Jean Lassalle et François Bayrou.

L’Europe face au terrorisme

C’est bien l’Europe qui a été visée lors des attentats du 22 mars. La ville de Bruxelles n’a pas seulement été touchée en tant que capitale de la Belgique, mais aussi en tant que capitale de l’Union européenne : l’une des bombes a d’ailleurs explosé à la station de métro Maelbeek, située dans le quartier des institutions européennes. L’Union européenne a été attaquée pour ce qu’elle incarne dans le monde : un espace de paix et de démocratie, un projet humaniste et laïc, une diversité culturelle et confessionnelle heureuse. Or, ce projet humaniste unique au monde suscite la haine de nombreux barbares qui rêveraient de voir l’Europe s’effondrer sous le poids de ses divisions internes.

Les mouvements populistes et europhobes qui veulent déconstruire l’Europe sont de précieux alliés pour les soldats fanatiques et décérébrés de l’Etat Islamique, puisque ces mouvements ne cessent d’affaiblir l’Europe en prônant le repli sur soi.
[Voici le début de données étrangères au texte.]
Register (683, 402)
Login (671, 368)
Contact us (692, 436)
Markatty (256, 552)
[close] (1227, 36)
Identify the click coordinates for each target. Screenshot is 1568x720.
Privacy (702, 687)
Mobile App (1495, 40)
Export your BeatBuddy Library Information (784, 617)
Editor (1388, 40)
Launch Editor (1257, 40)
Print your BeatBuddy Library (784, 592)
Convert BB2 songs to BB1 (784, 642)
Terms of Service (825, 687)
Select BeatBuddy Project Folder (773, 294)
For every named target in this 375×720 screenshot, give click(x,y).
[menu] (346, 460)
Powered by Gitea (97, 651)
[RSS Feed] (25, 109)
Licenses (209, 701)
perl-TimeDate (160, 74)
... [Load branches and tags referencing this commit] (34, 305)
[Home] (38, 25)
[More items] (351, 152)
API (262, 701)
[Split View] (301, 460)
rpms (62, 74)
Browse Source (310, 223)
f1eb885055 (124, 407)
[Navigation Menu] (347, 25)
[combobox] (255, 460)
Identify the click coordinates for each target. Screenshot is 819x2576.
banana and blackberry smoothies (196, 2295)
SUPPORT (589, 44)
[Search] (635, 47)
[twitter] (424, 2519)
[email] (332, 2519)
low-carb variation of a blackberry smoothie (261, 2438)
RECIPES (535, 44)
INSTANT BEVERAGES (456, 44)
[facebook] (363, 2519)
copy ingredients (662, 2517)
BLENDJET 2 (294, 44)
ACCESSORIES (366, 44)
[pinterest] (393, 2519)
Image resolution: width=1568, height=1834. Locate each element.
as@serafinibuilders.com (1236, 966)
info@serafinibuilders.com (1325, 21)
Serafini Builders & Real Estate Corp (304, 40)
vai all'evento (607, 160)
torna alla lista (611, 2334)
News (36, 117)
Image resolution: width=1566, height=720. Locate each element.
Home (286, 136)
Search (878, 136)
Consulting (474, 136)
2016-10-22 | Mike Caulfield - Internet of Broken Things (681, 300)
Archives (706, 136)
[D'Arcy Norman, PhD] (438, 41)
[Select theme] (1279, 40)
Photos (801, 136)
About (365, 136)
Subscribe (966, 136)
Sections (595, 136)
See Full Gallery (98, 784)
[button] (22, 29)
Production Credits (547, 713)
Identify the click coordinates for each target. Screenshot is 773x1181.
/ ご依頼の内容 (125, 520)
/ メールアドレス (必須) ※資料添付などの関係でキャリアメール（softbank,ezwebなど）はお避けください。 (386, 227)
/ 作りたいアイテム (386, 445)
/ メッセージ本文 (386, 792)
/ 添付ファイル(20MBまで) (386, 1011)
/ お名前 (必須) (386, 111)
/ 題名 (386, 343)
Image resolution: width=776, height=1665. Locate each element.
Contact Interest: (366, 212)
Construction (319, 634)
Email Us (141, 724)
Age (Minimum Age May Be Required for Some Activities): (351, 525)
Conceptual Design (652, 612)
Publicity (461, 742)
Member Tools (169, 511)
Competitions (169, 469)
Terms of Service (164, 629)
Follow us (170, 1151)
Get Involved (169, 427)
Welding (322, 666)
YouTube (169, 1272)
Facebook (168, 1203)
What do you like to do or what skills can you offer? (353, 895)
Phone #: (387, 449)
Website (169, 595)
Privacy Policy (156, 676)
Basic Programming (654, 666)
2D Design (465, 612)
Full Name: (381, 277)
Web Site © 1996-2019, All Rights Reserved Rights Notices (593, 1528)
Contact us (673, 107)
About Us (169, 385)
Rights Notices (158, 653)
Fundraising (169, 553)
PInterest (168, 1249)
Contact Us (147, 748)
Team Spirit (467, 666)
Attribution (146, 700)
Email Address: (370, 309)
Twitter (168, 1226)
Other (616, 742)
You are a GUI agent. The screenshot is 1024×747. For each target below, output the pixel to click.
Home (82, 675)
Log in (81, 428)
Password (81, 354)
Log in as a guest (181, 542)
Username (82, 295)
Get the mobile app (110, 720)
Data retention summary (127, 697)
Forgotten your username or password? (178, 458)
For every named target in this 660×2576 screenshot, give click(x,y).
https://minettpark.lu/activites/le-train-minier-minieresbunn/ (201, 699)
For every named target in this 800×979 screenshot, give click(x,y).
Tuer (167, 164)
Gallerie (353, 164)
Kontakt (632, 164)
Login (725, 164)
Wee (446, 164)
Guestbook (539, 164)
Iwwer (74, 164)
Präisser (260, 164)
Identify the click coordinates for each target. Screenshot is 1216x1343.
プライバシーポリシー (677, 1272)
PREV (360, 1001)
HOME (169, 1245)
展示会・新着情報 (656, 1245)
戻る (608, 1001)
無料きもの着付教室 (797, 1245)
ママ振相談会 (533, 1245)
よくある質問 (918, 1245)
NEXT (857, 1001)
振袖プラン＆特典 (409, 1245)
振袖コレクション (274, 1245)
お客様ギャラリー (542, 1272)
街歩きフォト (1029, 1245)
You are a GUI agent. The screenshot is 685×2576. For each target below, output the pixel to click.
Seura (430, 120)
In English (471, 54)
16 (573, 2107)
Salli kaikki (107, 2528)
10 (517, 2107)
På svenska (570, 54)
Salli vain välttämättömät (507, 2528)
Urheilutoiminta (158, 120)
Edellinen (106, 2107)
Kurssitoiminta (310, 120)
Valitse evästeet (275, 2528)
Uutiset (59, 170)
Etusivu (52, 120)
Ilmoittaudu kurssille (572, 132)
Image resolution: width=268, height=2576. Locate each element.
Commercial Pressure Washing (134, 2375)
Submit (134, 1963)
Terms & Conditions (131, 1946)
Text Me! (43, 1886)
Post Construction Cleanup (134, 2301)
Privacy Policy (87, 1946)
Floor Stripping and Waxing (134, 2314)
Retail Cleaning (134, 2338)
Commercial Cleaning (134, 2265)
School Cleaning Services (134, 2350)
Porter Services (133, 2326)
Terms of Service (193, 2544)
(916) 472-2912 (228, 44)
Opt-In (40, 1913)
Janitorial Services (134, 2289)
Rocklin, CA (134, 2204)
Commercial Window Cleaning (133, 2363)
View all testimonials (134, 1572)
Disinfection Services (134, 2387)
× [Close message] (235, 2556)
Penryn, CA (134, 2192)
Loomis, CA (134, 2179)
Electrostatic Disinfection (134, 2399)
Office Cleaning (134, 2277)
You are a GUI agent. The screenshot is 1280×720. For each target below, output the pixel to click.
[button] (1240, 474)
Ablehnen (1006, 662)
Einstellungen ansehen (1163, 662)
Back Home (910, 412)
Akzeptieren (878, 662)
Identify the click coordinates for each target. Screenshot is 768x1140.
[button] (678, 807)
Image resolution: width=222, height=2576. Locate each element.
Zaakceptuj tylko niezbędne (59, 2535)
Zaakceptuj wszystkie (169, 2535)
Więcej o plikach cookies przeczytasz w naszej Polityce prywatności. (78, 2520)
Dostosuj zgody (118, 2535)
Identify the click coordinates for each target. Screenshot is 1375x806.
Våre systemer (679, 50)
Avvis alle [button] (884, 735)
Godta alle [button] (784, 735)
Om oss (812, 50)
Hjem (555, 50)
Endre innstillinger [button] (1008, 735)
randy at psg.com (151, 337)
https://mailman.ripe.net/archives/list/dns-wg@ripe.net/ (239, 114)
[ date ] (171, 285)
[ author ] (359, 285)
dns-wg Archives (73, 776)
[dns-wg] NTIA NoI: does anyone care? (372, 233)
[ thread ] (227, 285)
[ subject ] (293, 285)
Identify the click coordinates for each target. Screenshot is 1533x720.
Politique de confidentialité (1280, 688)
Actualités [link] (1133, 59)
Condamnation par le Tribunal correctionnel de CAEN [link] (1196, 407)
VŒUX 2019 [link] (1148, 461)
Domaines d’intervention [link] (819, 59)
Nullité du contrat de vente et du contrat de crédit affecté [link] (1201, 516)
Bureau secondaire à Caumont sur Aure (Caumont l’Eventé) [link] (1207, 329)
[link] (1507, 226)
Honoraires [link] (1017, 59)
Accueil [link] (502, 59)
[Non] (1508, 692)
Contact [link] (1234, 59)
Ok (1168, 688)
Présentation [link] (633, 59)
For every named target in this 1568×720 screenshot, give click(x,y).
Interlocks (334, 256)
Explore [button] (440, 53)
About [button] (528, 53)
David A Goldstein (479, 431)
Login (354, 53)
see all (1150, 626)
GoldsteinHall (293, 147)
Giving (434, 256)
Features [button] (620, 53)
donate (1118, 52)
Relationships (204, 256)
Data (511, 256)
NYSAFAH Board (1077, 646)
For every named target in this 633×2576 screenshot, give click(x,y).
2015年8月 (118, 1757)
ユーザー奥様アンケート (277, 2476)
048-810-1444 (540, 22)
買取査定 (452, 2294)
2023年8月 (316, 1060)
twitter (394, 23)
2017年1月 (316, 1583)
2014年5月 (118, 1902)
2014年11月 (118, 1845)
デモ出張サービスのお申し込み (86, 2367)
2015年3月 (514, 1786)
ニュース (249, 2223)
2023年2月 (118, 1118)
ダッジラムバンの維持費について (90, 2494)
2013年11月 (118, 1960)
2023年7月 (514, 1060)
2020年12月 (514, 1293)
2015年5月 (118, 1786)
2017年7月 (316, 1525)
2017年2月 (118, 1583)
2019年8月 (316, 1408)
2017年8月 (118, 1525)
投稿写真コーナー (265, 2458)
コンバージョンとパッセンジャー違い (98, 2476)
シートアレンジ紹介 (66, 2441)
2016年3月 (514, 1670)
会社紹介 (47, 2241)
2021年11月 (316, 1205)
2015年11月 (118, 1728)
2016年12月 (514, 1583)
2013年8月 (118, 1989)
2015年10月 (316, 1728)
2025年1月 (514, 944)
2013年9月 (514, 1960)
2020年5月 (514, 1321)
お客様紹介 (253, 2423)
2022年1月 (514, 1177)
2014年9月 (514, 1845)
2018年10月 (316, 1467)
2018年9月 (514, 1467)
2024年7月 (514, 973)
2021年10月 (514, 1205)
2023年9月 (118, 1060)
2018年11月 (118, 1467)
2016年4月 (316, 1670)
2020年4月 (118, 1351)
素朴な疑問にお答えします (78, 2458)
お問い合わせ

Or, pour lutter contre Daesh, il faut faire exactement le contraire : renforcer l’Europe, mutualiser les renseignements collectés par les Etats-membres, augmenter les moyens d’Europol et de l’agence Frontex. Face au terrorisme, l’Europe n’est pas le problème, elle est la solution. Les débats autour du PNR (Passenger Name Record) sont assez symptomatiques des atermoiements actuels de l’Europe face au terrorisme : trop d’Etats-membres veulent garder pour eux les données sensibles, ce qui limite considérablement l’efficacité du PNR. Les citoyens européens attendent que l’Europe les protège plus efficacement contre le terrorisme, mais l’UE ne s’est pas encore dotée de moyens suffisants pour assumer cette mission.

Il faut bâtir une véritable « Europe du renseignement » : Europol doit devenir, à terme, un « FBI européen » capable d’assurer la sécurité de l’Union et de ses habitants face au terrorisme et au crime organisé. En novembre 2015, peu après les attentats de Paris, le Parti Démocrate Européen réclamait déjà des mesures fortes en matière de renseignement et de lutte antiterroriste : l’obligation pour chaque Etat-membre de transmettre au SIS (Système d’Information Schengen) la liste de toutes les personnes suspectées de terrorisme, la création d’un fichier européen d’empreintes digitales de tous les djihadistes identifiés par les Etats-membres, et la mise en place d’un véritable PNR européen reposant sur un partage obligatoire des données relatives à l’ensemble des passagers aériens de l’Union européenne.